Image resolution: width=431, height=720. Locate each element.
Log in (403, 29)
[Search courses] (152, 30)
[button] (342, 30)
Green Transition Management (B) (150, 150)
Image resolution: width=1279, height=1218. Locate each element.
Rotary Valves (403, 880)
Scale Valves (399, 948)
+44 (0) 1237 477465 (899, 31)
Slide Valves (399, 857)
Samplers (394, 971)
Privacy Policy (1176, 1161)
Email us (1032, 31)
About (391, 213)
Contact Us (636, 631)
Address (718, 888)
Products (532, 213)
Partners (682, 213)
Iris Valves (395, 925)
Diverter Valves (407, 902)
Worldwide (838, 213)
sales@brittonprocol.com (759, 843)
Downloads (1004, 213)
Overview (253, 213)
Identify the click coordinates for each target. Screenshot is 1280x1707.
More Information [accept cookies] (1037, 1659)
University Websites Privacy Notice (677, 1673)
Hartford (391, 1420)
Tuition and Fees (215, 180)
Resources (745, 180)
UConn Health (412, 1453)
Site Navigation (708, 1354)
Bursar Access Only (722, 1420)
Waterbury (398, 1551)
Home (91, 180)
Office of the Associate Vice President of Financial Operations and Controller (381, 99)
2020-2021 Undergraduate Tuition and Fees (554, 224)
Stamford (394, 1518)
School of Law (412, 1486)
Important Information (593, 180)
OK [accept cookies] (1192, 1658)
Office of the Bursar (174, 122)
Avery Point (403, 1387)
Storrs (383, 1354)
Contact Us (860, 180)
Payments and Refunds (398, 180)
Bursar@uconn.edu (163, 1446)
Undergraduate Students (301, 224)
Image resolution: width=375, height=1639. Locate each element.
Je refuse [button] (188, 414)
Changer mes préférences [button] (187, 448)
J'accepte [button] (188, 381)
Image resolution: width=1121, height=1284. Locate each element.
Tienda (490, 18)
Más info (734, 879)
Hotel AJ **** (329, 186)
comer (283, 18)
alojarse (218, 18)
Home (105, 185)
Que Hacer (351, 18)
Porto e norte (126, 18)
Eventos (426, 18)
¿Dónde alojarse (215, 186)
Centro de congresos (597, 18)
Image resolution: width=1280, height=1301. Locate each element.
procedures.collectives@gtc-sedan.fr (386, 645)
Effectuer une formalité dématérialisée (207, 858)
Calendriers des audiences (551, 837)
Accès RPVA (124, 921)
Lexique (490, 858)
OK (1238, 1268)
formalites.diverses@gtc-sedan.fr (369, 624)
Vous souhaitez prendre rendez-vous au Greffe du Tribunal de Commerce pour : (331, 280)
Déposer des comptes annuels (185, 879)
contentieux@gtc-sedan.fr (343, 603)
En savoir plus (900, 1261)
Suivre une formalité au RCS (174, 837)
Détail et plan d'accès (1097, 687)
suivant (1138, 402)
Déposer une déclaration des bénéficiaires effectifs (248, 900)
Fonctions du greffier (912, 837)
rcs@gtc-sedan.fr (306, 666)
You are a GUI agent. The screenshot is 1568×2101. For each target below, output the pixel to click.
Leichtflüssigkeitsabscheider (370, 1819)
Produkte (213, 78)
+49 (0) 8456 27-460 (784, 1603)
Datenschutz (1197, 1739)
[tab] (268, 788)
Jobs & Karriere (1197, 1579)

•••••

> **Prompt**
Among the lines of the listing, count those containing the word "Fees". Answer with the count alone.

> **Solved exercise**
2